但林澈无暇欣赏这奢华的陈设。他的心脏在胸腔里狂跳,一种不祥的预感如同冰冷的毒蛇,缠绕着他的四肢百骸。苏曼卿带他来这里干什么?
苏曼卿反手关上了门。厚重的门扉隔绝了外界最后一丝声响,房间内只剩下两人轻微的呼吸声。
她没有开主灯,只拧亮了床头一盏造型别致的水晶台灯。暖黄的光晕将房间的大部分区域笼罩在朦胧的阴影中,却恰好照亮了床前一片区域。
她转过身,面对着林澈。逆着光,她的身影显得愈发高挑妖娆,脸上浓艳的妆容在暖光下柔和了几分,但那双画着精致眼线的凤眸,却亮得惊人,里面翻涌着林澈看不懂的、极其复杂深沉的情绪——有掌控一切的笃定,有发现稀世珍宝的狂喜,还有一种近乎献祭般的、灼热的期待。
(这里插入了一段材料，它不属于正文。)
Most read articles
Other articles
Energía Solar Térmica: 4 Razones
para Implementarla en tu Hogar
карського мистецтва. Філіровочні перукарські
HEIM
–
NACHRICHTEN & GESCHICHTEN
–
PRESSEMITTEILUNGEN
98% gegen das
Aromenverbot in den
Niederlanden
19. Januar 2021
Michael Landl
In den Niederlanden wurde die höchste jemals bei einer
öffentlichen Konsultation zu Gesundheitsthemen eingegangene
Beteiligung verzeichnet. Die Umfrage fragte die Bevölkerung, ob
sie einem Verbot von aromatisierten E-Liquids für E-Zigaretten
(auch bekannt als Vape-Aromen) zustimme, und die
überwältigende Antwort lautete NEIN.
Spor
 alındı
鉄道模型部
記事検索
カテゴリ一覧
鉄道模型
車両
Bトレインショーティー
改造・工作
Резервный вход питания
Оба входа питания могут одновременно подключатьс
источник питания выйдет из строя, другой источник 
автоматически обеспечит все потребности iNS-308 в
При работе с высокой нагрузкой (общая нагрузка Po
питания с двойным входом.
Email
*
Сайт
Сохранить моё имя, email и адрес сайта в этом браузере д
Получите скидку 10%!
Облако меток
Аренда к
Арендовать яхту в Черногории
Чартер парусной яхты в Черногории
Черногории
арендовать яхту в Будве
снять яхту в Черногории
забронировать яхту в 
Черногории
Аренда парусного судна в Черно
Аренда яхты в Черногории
“把东西放下。”她开口,声音比刚才在街上时要低沉沙哑一些,带着一种不容置疑的命令口吻。
林澈如同被操控的木偶,僵硬地松开手指,几个购物袋滑落在地毯上,发出轻微的窸窣声。
苏曼卿没有再看那些袋子,她的目光,如同实质般,牢牢锁在林澈身上。然后,她做了一个让林澈大脑瞬间空白、血液几乎冻结的动作。
她抬起手,纤长的手指,搭在了自己那件黑色皮质西装外套的金色双排扣上。
一颗,两颗……
金属扣子被解开的声音,在死寂的房间里清晰得刺耳。
林澈的瞳孔骤然收缩,呼吸停滞,眼睁睁地看着那件气场强大的外套,从她圆润的肩头滑落,无声地坠落在她脚边的地毯上。
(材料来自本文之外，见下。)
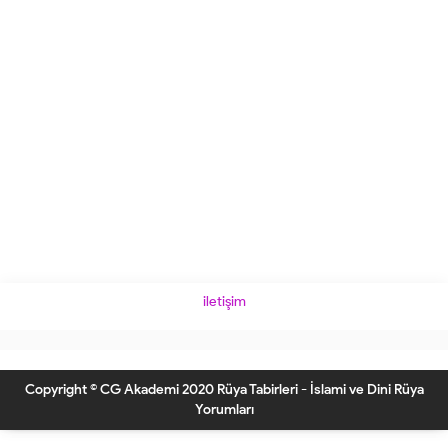
iletişim
Copyright © CG Akademi 2020 Rüya Tabirleri - İslami ve Dini Rüya
Yorumları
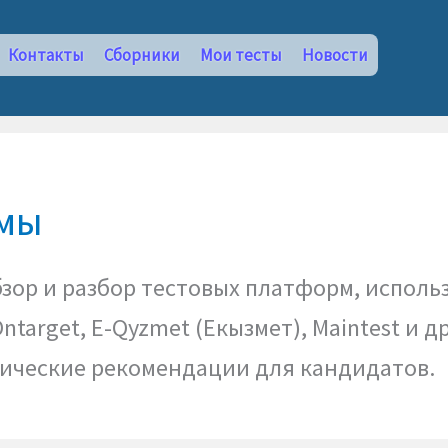
Контакты
Сборники
Мои тесты
Новости
ммы
бзор и разбор тестовых платформ, исполь
 Ontarget, E-Qyzmet (Екызмет), Maintest и
ические рекомендации для кандидатов.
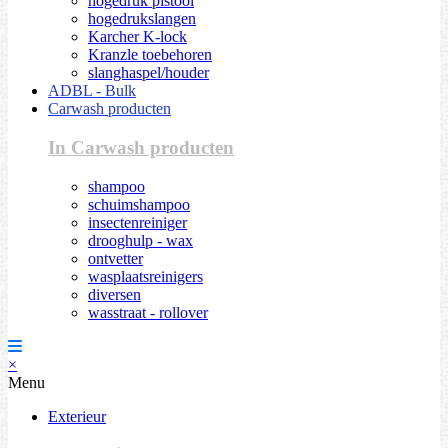
hogedruk pistool
hogedrukslangen
Karcher K-lock
Kranzle toebehoren
slanghaspel/houder
ADBL - Bulk
Carwash producten
In Carwash producten
shampoo
schuimshampoo
insectenreiniger
drooghulp - wax
ontvetter
wasplaatsreinigers
diversen
wasstraat - rollover
×
Menu
Exterieur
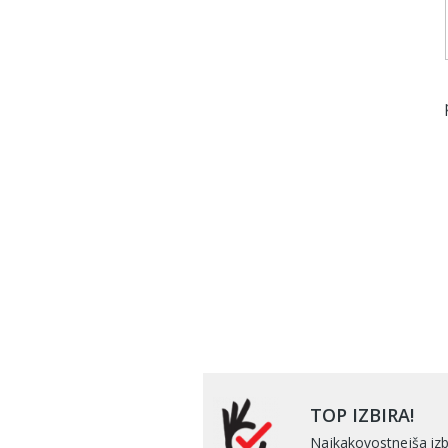
TOP IZBIRA!
Najkakovostnejša izb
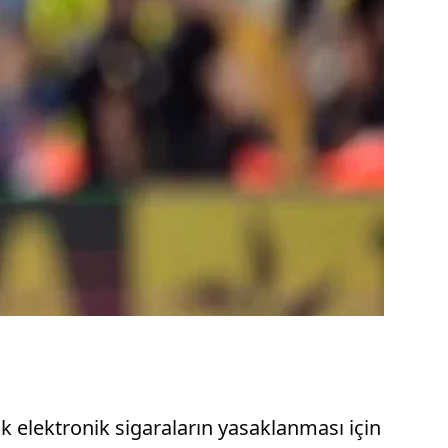
 elektronik sigaraların yasaklanması için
里面,是那件紧紧包裹着身躯的黑色修身吊带短裙。极简的设计,极致的性感。
苏曼卿的动作没有停。
她的手,移到了吊带裙侧面的隐形拉链上。
“嘶拉——”
细微的拉链声,如同毒蛇吐信。
黑色短裙失去了束缚,顺着她光滑的肌肤,缓缓滑落,堆叠在脚踝处,如同凋零的黑色花瓣。
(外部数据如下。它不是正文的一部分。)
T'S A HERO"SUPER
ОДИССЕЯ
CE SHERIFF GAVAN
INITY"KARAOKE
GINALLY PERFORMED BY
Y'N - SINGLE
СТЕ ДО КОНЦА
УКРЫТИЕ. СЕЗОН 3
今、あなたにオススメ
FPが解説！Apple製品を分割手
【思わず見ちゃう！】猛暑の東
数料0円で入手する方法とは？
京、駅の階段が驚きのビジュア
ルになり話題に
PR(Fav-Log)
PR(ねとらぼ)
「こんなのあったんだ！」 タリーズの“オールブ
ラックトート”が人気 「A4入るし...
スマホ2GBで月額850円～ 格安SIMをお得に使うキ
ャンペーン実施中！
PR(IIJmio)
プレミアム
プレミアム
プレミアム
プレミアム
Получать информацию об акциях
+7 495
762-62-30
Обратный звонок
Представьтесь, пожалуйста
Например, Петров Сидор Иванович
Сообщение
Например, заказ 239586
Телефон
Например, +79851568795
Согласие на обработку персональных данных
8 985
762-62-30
现在,她身上只剩下最后两件蔽体的衣物——那肤色超薄、近乎透明的透肉丝袜,以及……
林澈的视线如同被烫到一般,猛地想要移开,可身体却像是被钉在了原地,眼睛不受控制地、死死地盯住那几乎不能称之为布料的、与丝袜相连的、极小的、同样是肤色超薄的三角区域。
苏曼卿却仿佛对他的惊骇视若无睹。她的眼神,一直牢牢地锁着他,观察着他脸上每一个细微的表情变化,从震惊,到恐惧,到难以置信,再到一种近乎崩溃的呆滞。
她的指尖,勾住了丝袜的腰部边缘。
然后,缓缓地,以一种极其缓慢、却又无比坚定的速度,向下褪去。
丝袜顺滑地滑过她笔直修长、毫无瑕疵的双腿,褪过膝盖,褪过小腿,最后,如同第二层皮肤般,从她纤细的脚踝处剥离,轻轻落在堆积的裙子上。
现在,她站在那片暖黄的光晕下,站在昂贵的波斯地毯上,全身赤裸,毫无保留。
午后的阳光透过纱帘,为她象牙般白皙细腻的肌肤镀上了一层柔和的蜜色光晕。她的身体,是造物主最完美的杰作——饱满傲人的胸脯,纤细不盈一握的腰肢,平坦紧实的小腹,圆润挺翘的臀部,修长笔直的双腿……每一处曲线都惊心动魄,每一寸肌肤都散发着成熟女性极致的性感与诱惑。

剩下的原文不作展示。